Objectives: To review the overall performance of a neonatal screening program for cystic fibrosis (CF) from 1981 to 1994, and to compare two strategies of case detection.
Program design: Initially, immunoreactive trypsin (IRT) was measured in dried blood spots, and because of the low sensitivity of this test at days 3 to 5, a second sample was needed from babies with positive test results. Since 1993 a positive IRT assay result has been followed by direct gene analysis for the common CF mutation, delta F508, with the use of the same sample. Cases with false-negative results were actively sought throughout the period.
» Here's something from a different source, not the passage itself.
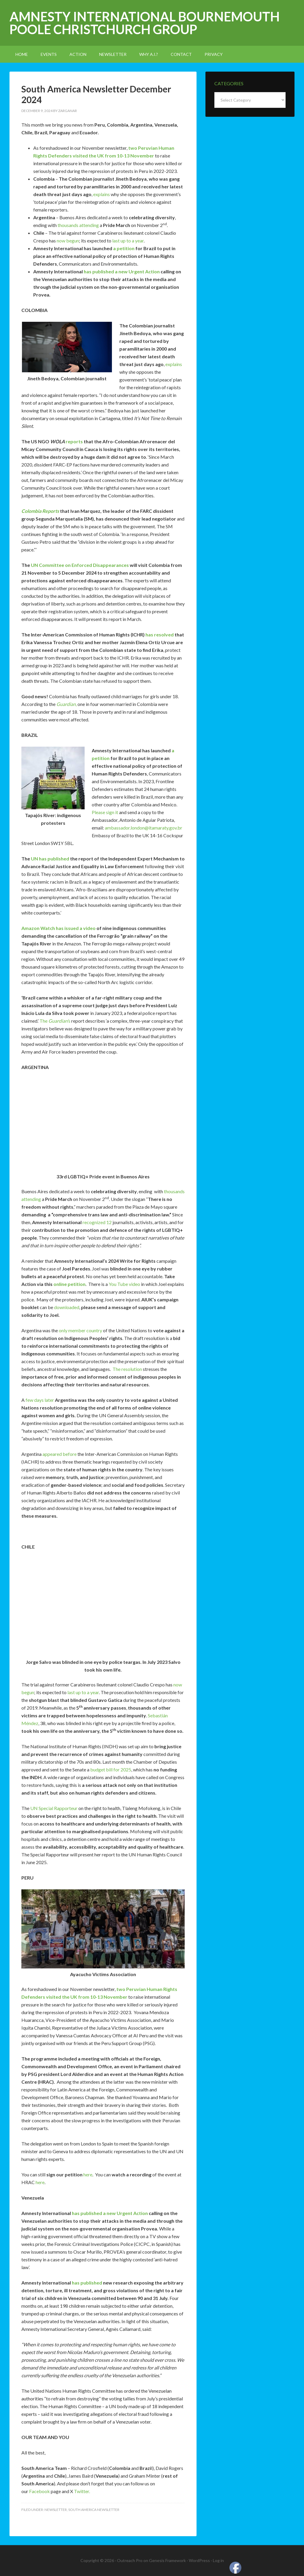 This screenshot has width=304, height=2576. What do you see at coordinates (54, 1021) in the screenshot?
I see `The s` at bounding box center [54, 1021].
Results: With IRT alone, 1,015,000 babies were tested. Of 389 babies with CF, 30 had a clinical diagnosis of CF made after a negative screening test result or an administrative error. Early diagnosis was achieved in 92%. With the IRT/DNA protocol, 59 of 62 infants had a positive screening test result (44 were homozygous for delta F508) among 189,000 babies tested. Three babies with CF had no copy of this mutation, but two were identified early because of meconium ileus. The false-positive rate was much greater for IRT alone than for the IRT/DNA test (0.69% vs 0.054%). All false-positive cases in the IRT/DNA protocol were, of necessity, CF carriers.
Conclusion: The percentage of babies with CF who had an early diagnosis was similar with the two protocols, but we concluded that the advantages of the IRT/DNA test for screening, particularly in the avoidance of the need for second IRT samples, outweighed the drawback of unwanted carrier detection.